HANGZHOU, China–(BUSINESS WIRE)–Dragon Victory International Limited (Nasdaq: LYL) (the “Company”), a company offering reward-based crowdfunding opportunities and quality incubation services to entrepreneurs in China, announced today that on June 5, 2020, it received a Nasdaq staff deficiency letter (the “Nasdaq Letter”) notifying the Company that it was no longer in compliance with the minimum bid price requirement as set forth in Nasdaq Listing Rule 5550(a)(2).
Nasdaq Listing Rule 5550(a)(2) requires listed securities to maintain a minimum bid price of $1.00 per share, and Nasdaq Listing Rule 5810(c)(3)(A) provides that a failure to meet the minimum bid price requirement exists if the deficiency continues for a period of 30 consecutive business days. Based on the closing bid price of the Company’s ordinary shares for the 30 consecutive business days prior to the date of the Nasdaq Letter, the Company no longer meets the minimum bid price requirement. The Nasdaq Letter has no immediate effect on the listing or trading of the Company’s ordinary shares on the Nasdaq Capital Market and, at this time, the ordinary shares will continue to trade on the Nasdaq Capital Market under the symbol “LYL.”

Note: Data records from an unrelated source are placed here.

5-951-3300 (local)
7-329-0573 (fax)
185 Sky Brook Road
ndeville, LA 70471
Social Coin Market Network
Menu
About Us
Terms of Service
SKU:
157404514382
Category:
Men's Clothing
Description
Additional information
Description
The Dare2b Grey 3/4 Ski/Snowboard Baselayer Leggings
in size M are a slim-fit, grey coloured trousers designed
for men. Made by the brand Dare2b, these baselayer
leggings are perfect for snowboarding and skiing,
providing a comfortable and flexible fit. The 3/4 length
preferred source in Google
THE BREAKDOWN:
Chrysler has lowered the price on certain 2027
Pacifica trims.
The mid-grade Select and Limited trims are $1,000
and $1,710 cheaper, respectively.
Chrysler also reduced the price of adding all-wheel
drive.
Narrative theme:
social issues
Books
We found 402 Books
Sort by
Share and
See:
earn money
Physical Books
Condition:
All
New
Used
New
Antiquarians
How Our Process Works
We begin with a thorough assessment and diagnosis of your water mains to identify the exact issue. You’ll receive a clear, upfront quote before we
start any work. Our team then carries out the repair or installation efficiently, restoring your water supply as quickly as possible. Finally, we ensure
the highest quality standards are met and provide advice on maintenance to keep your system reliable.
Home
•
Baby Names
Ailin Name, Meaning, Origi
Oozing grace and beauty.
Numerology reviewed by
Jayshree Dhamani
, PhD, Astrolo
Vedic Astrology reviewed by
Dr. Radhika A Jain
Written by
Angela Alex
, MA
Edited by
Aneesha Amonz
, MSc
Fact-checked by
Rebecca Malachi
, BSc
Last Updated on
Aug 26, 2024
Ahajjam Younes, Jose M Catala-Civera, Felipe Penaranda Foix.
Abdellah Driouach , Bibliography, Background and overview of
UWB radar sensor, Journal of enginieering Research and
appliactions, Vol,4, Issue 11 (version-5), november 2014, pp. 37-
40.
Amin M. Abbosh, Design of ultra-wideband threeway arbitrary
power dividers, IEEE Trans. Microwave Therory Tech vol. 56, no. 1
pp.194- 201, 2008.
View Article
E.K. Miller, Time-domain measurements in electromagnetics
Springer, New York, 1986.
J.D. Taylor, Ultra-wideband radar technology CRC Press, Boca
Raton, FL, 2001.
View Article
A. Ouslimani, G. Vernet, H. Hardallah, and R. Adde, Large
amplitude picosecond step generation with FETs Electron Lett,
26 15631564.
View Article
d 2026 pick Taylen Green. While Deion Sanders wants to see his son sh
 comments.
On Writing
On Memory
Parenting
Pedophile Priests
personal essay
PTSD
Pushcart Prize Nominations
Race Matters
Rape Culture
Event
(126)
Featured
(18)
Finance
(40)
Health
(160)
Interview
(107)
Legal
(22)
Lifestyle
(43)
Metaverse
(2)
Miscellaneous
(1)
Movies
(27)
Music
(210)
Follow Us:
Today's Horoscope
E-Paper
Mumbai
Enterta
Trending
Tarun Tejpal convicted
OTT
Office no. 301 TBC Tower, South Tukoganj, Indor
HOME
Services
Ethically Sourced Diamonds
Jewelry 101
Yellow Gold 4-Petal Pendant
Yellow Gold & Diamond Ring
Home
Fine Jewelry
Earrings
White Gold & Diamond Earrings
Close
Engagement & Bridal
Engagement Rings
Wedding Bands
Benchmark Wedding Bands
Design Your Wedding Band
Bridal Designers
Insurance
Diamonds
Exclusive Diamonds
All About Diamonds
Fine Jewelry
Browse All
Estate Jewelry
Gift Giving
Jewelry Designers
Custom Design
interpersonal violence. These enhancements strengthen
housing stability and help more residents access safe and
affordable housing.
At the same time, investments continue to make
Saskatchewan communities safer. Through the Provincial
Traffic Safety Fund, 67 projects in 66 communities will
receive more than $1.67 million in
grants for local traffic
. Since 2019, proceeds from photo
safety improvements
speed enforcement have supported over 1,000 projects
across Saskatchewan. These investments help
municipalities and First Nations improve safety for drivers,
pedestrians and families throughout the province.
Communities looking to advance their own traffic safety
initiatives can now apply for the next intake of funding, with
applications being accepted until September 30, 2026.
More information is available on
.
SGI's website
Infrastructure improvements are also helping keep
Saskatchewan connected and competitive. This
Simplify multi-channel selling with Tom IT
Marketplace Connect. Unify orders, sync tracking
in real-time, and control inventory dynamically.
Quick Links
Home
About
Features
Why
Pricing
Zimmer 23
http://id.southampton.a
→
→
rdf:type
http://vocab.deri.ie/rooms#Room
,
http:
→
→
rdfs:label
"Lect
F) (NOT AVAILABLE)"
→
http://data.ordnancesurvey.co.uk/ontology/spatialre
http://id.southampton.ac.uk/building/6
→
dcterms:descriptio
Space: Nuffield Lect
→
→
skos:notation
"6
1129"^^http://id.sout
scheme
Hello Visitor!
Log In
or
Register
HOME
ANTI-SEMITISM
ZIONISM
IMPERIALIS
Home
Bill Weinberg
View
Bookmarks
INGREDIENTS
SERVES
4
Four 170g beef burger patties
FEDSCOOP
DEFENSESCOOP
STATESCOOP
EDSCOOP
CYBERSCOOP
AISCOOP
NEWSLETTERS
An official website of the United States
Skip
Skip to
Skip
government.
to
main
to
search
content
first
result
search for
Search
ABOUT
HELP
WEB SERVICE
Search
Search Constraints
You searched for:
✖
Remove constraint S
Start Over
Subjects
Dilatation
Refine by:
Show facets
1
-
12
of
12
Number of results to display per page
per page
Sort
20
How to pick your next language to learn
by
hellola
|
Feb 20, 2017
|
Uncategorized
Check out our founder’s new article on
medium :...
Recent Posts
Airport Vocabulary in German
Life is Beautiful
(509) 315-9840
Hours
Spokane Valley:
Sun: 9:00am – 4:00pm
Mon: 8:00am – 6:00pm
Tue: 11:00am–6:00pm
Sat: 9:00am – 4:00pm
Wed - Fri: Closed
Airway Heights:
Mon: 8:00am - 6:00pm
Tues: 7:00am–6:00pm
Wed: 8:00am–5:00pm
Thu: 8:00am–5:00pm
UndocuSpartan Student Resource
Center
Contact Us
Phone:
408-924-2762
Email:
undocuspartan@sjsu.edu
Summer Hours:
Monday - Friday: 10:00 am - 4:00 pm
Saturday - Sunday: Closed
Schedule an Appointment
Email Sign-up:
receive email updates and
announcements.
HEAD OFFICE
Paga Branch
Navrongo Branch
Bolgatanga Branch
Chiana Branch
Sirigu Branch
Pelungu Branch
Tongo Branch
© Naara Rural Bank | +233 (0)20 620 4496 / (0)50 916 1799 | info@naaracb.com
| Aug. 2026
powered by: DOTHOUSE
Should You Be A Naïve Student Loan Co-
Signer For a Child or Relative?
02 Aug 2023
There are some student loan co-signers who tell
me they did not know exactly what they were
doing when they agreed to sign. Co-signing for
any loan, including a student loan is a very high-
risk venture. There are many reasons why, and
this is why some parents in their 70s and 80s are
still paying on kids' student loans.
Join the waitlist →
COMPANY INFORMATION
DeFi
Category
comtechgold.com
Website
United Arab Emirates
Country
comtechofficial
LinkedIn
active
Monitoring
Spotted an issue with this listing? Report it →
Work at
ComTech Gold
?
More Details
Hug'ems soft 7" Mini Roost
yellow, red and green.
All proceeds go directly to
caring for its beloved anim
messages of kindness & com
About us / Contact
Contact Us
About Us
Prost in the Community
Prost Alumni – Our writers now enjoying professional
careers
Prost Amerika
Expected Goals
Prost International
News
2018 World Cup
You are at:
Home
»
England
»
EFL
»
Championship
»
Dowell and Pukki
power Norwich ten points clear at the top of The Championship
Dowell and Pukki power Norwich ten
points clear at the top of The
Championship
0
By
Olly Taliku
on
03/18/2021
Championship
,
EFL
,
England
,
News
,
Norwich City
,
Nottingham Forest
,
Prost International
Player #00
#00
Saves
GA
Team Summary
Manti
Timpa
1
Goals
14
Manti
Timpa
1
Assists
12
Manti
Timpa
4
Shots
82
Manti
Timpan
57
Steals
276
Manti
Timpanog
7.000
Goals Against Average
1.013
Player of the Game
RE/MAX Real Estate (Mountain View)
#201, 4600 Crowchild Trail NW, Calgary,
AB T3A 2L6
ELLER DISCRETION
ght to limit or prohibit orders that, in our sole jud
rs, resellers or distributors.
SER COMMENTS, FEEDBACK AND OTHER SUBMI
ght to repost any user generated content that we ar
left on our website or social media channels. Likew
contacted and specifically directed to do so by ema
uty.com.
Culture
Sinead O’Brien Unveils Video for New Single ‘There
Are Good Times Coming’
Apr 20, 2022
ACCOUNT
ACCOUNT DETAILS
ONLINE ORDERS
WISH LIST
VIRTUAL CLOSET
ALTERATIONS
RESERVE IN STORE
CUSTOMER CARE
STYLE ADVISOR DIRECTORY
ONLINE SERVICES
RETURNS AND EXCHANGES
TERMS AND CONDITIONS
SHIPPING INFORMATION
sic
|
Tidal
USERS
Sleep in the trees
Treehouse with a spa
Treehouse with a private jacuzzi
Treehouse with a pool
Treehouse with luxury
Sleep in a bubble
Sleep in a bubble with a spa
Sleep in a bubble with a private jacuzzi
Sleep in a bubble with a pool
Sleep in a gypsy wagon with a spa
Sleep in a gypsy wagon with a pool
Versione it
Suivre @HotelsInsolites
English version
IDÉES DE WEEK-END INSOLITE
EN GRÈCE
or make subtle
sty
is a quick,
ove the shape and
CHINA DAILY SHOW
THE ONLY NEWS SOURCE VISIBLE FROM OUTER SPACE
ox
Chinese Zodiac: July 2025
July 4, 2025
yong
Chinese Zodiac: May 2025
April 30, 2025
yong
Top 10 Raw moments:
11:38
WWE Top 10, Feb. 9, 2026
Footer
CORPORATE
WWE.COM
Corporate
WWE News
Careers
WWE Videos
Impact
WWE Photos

The Nasdaq Letter provides that the Company has 180 calendar days to regain compliance with Nasdaq Listing Rule 5550(a)(2). The Nasdaq Letter also stated that given the extraordinary market conditions caused by COVID-19, Nasdaq has determined to toll the compliance periods for the bid price and market value of publicly held shares requirements through June 30, 2020. As a result, the tolling and 180 calendar day compliance period will expire on December 28, 2020. If at any time during the tolling period or 180-day compliance period, the closing bid price of the Company’s security is at least $1.00 for a minimum of ten consecutive business days, the Nasdaq will provide the Company written confirmation of compliance and the matter will be closed.
If the Company does not regain compliance by December 28, 2020, an additional 180 days may be granted to regain compliance, if the Company meets the continued listing requirement for market value of publicly held shares and all other initial listing standards for the Nasdaq Capital Market, with the exception of the bid price requirement and notifies Nasdaq in writing of its intention to cure the deficiency during the second compliance period, by effecting a reverse share split, if necessary. If the Company does not qualify for the second compliance period or fails to regain compliance during the second 180-day period, Nasdaq will notify the Company that its ordinary shares will be subject to delisting, at which point the Company will have an opportunity to appeal the delisting determination to a Hearings Panel.
The Company intends to monitor the closing bid price of its ordinary shares and may, if appropriate, consider implementing available options, including, but not limited to, implementing a reverse share split of its outstanding ordinary shares, to regain compliance with the minimum bid price requirement under the Nasdaq Listing Rules.